Gupta had been looking in North York for some time for a hotel site, as well as a new flagship office for his own business, which started out 30 years ago in 1,000 square feet of office space and now needs to expand beyond its current 12,000 square feet on Steele Ave. at Hwy. 404.

 

For some time the site had been considered as the new headquarters for the TTC, but politicians nixed that idea.

 

But by the time it went up for sale through commercial brokerage CBRE late last year, Build had negotiated increased density on the site, addressed concerns around the flood plain lands with the regional conservation authority and talked to local residents and businesses about plans for the site, said Bryck.

 

“We don’t just sell land, we approach it in terms of a value-creation process,” he added. “Basically, we created a lot of value on the site by taking a lot of uncertainty out of the deal for the purchaser.”

 

Gupta, who moved to Canada in 1973, started out his business by buying a major gas station on Hwy. 401, between Port Hope and Cobourg.
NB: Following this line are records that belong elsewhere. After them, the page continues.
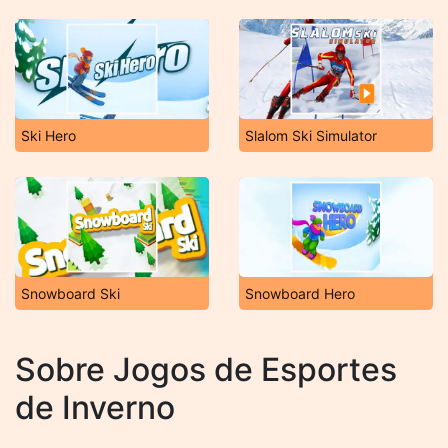
Ski Hero
Slalom Ski Simulator
Snowboard Ski
Snowboard Hero
Sobre Jogos de Esportes
de Inverno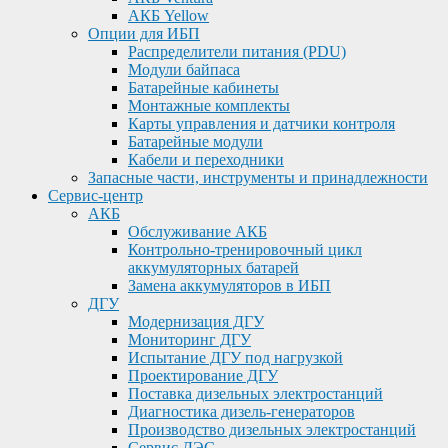
АКБ Yellow
Опции для ИБП
Распределители питания (PDU)
Модули байпаса
Батарейные кабинеты
Монтажные комплекты
Карты управления и датчики контроля
Батарейные модули
Кабели и переходники
Запасные части, инструменты и принадлежности
Сервис-центр
АКБ
Обслуживание АКБ
Контрольно-тренировочный цикл
аккумуляторных батарей
Замена аккумуляторов в ИБП
ДГУ
Модернизация ДГУ
Мониторинг ДГУ
Испытание ДГУ под нагрузкой
Проектирование ДГУ
Поставка дизельных электростанций
Диагностика дизель-генераторов
Производство дизельных электростанций
Сервис ДЭС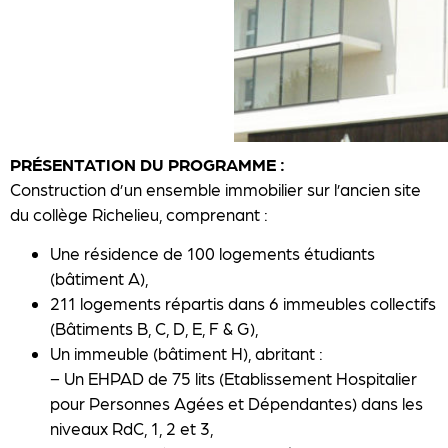
PRÉSENTATION DU PROGRAMME :
Construction d’un ensemble immobilier sur l’ancien site
du collège Richelieu, comprenant :
Une résidence de 100 logements étudiants
(bâtiment A),
211 logements répartis dans 6 immeubles collectifs
(Bâtiments B, C, D, E, F & G),
Un immeuble (bâtiment H), abritant :
− Un EHPAD de 75 lits (Etablissement Hospitalier
pour Personnes Agées et Dépendantes) dans les
niveaux RdC, 1, 2 et 3,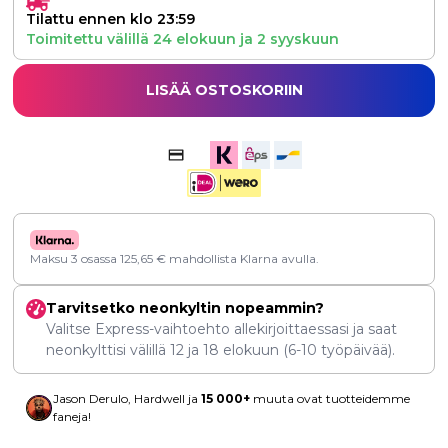
Tilattu ennen klo 23:59
Toimitettu välillä
24 elokuun
ja
2 syyskuun
LISÄÄ OSTOSKORIIN
Maksu 3 osassa
125,65
€
mahdollista Klarna avulla.
Tarvitsetko neonkyltin nopeammin?
Valitse Express-vaihtoehto allekirjoittaessasi ja saat
neonkylttisi välillä
12
ja
18 elokuun
(6-10 työpäivää).
Jason Derulo, Hardwell ja
15 000+
muuta ovat tuotteidemme
faneja!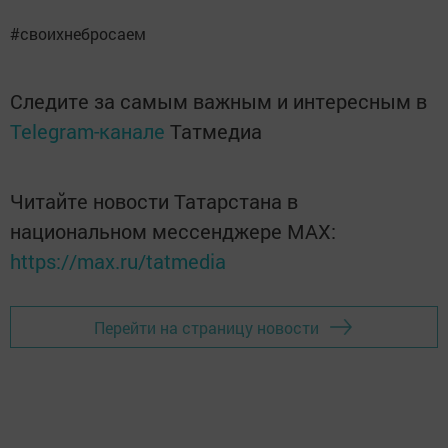
#своихнебросаем
Следите за самым важным и интересным в
Telegram-канале
Татмедиа
Читайте новости Татарстана в
национальном мессенджере MАХ:
https://max.ru/tatmedia
Перейти на страницу новости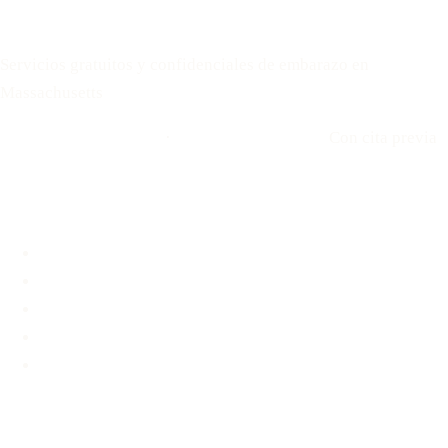
Your Options Medical
Servicios gratuitos y confidenciales de embarazo en
Massachusetts
Llamar: 508-978-2649
·
Envíenos un mensaje
Con cita previa
Ubicaciones
Brookline, MA
Revere, MA
Hyannis, MA
Fall River, MA
Unidad médica móvil
Servicios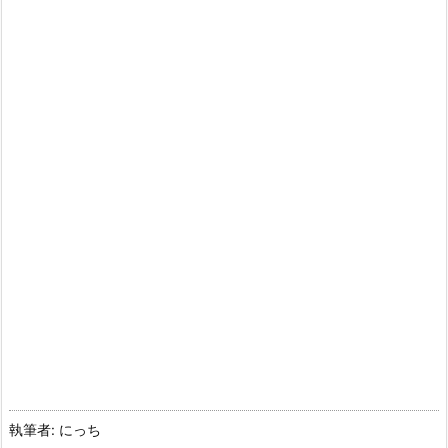
執筆者: にっち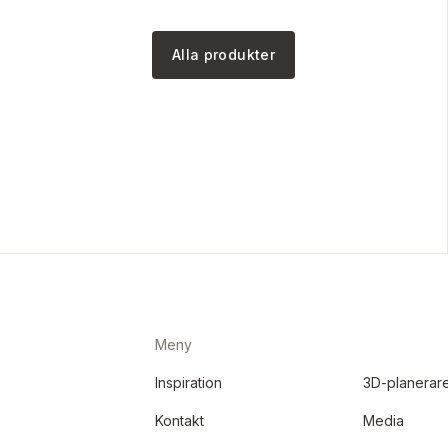
Alla produkter
Meny
Inspiration
3D-planerar
Kontakt
Media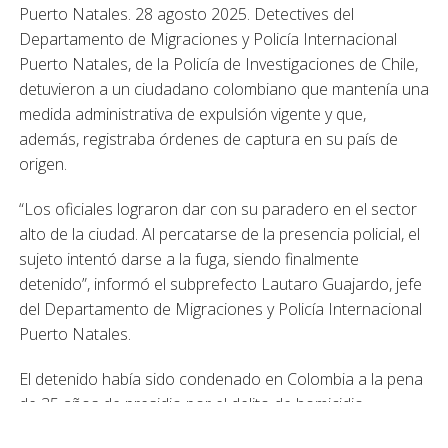
Puerto Natales. 28 agosto 2025. Detectives del
Departamento de Migraciones y Policía Internacional
Puerto Natales, de la Policía de Investigaciones de Chile,
detuvieron a un ciudadano colombiano que mantenía una
medida administrativa de expulsión vigente y que,
además, registraba órdenes de captura en su país de
origen.
“Los oficiales lograron dar con su paradero en el sector
alto de la ciudad. Al percatarse de la presencia policial, el
sujeto intentó darse a la fuga, siendo finalmente
detenido”, informó el subprefecto Lautaro Guajardo, jefe
del Departamento de Migraciones y Policía Internacional
Puerto Natales.
El detenido había sido condenado en Colombia a la pena
de 35 años de presidio por el delito de homicidio
agravado y a 11 años de cárcel por fabricación, posesión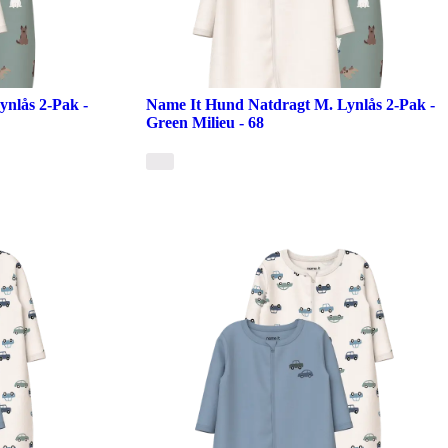
nlås 2-Pak -
Name It Hund Natdragt M. Lynlås 2-Pak -
Green Milieu - 68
He owned it until just three years ago.

 

It wasn’t until 2011 that he first entered the condo market, with the King Blue project at the corner of King St. W. and Blue Jays Way, just as the market was facing a downturn.

 

While sales got off to a slow start, some 85 per cent of the units had been pre-sold by last year when Chinese developer Greenland Holding Co. — which was on an aggressive international acquisitions binge — came “shopping for a site,” in Gupta’s words.

 

Greenland paid $113 million for the one-acre, prime downtown site.

 

The Easton’s Group builds and manages hotels. It now has 15 hotels in Ontario and Quebec, under the brand names Hilton, Marriott and Holiday Inn.